Die frisch geschlagenen Stellen auf meinem Körper pochten schmerzhaft. Allerdings konnten auch die nicht die Qualen verdrängen, die ich bei jedem Atemzug verspürte. Mit Sicherheit war eine meiner Rippen mindestens geprellt. Anders konnte ich mir diese Schmerzen nicht erklären.
Ich musste weggedämmert sein, denn als plötzlich ein lautes Scheppern ertönte, riss ich die Augen auf und den Kopf nach oben, wofür ich mich im nächsten Moment sofort verfluchte. Denn die abrupte Bewegung tat höllisch weh. Draußen ertönten Schüsse, Männerstimmen riefen wild durcheinander. Mein Puls stieg an.

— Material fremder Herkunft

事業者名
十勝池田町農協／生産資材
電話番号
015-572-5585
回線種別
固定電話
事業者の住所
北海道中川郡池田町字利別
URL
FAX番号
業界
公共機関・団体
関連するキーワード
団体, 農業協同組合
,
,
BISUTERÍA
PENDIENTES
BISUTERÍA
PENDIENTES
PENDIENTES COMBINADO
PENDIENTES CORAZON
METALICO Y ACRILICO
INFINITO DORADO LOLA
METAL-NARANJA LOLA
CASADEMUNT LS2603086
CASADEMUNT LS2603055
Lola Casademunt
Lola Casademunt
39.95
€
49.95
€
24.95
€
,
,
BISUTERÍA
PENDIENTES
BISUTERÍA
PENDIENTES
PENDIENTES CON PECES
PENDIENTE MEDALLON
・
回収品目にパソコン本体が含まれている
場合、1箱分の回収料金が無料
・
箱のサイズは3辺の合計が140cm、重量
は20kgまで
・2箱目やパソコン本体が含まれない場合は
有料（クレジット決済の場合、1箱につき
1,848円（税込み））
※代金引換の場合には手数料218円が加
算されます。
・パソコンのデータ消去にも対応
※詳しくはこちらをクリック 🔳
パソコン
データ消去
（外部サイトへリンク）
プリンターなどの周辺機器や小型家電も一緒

Sollten sie mich gefunden haben?
Erneut erklang dieses scheppernde Geräusch, als würde ein Körper gegen die Metallwand des Containers geschleudert werden. Mehr Schüsse. Dann Stille. Die Tür zu meinem Gefängnis wurde geöffnet. Sonnenlicht strömte in den finsteren Raum und blendete mich genauso effektiv wie die Lampen zuvor. Es zwang mich dazu, die Augen zu schließen und den Kopf wegzudrehen.
Es ist also Tag , war mein erster, völlig irrationaler Gedanke.

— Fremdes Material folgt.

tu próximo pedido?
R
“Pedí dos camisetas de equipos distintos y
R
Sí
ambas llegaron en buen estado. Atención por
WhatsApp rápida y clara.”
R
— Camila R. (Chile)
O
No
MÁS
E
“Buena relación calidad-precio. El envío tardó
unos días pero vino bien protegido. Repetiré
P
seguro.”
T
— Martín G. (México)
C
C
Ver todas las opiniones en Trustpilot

Und dann, wie eine Brise frischer Luft an einem heißen Sommertag, war da sein Geruch. Noch bevor die Information wirklich in meinem Gehirn angekommen war, fing ich an zu weinen. Die Tränen strömten über meine Wangen, ohne dass ich etwas dagegen tun konnte. Hände strichen über meine Arme, meine Beine, lösten meine Fesseln. Auch ohne etwas zu sehen, wusste ich, dass er es war.
Ich begann, heftiger zu weinen.
»Sch, alles ist gut, mi vida. Ich bin bei dir.«
Ich wurde hochgehoben, in starke, vertraute Arme. Mit meiner letzten Kraft schlang ich die Arme um seinen Nacken und vergrub das Gesicht an seinem Hals. Zum ersten Mal waren mir die Schmerzen beim Atmen scheißegal, denn ich holte tief Luft, sog seinen Geruch so tief wie möglich in meine Lungen. Seine Wärme umhüllte mich und vertrieb die Kälte aus meinem Körper. Es war, als wäre ich monatelang in der Dunkelheit gewandelt, und jetzt fiel zum ersten Mal wieder Sonnenlicht auf mich. Seine Umarmung war ein warmer Kokon aus Schutz und Sicherheit.
»Ich habe dich. Jetzt wird alles wieder gut.«
Ich lächelte gegen seine Haut, bevor mich die Erschöpfung übermannte und sich Dunkelheit über mich senkte. Aber zum ersten Mal seit meiner Gefangennahme hatte ich keine Angst vor dem Aufwachen.